Reproducible randomness design doc

Hi all,

Here’s a draft design doc for the new reproducible randomness. I’ll update when the implementation is done to be sure it reflects the actual implementation, for future reference, but it should be pretty complete.

Overview

The IR must associate to every RNG-using node a pair of bit strings, staticBitstring and dynBitstring. staticBitstring is completely known statically, and every RNG-using node gets a unique staticBitstring. dynBitstring has statically known length, but the value is dynamic, and is used to give RNG-using nodes inside loops independent random sources on each iteration. We must ensure the encoding scheme which produces these bitstrings guarantees that each dynamic invocation of any RNG-using node gets a globally distinct (staticBitstring, dynBitstring) pair.

RNG

To generate random numbers from a (staticBitstring, dynBitstring) pair, we need a psuedorandom function from pairs of bitstrings to fixed-length words. We use a modification of the PMAC [1] construction, based on the Threefish tweakable blockcipher reduced to 20 rounds.

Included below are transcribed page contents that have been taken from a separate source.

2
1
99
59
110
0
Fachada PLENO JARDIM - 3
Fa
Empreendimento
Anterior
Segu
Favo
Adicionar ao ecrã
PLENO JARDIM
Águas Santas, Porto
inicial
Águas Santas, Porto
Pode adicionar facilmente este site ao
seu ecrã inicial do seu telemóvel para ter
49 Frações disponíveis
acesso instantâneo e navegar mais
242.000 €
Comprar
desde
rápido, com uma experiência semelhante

Threefish has a 256-bit block size and key size, and a 128-bit tweak, though we currently restrict it to just a 64-bit tweak. We denote the blockcipher as a function encrypt(key: Int256, tweak: Int64, block: Int256): Int256.

The modified PMAC construction we use is specified as follows:

The leftmost bit of the 64-bit tweak is reserved to divide the tweak space, to ensure we use distinct tweaks on static and dynamic blocks. The remaining 63-bits are used for the block counter, i.e. the index of the block within its corresponding bitstring; however, the max value 2^63 - 1 is reserved for the finalization. Concretely, we define four constants:

  • staticTweakMask = 0L
  • dynTweakMask = 1L << 63
  • finalBlockNoPadTweak = -1L >>> 1
  • finalBlockPaddedTweak = -1L

To compute the hash of the two bitstrings:

  • Pad staticBitstring by appending a single 1, followed by 0s until the length is a multiple of 256. Split into 256-bit blocks S[0], ..., S[s]
  • Split dynBitstring into 256-bit blocks D[0], ..., D[d], allowing the last block to be shorter than 256.
  • Let SE[i] = encrypt(key, i & staticTweakMask, S[i]), for i=0..s
  • Let SE be the xor of all SE[i]
  • Let DE[i] = encrypt(key, i & dynTweakMask, D[i]), for i=0..d-1, all but the last block
  • Let DE be the xor of all DE[i]
  • If the last dynamic block is full, compute the final hash as
    • encrypt(key, finalBlockNoPadTweak, SE ^ DE ^ D[d])
  • Otherwise, let B be D[d] padded by a single 1 followed by 0s, to 256 bits, and compute the final hash as
    • encrypt(key, finalBlockPaddedTweak, SE ^ DE ^ B)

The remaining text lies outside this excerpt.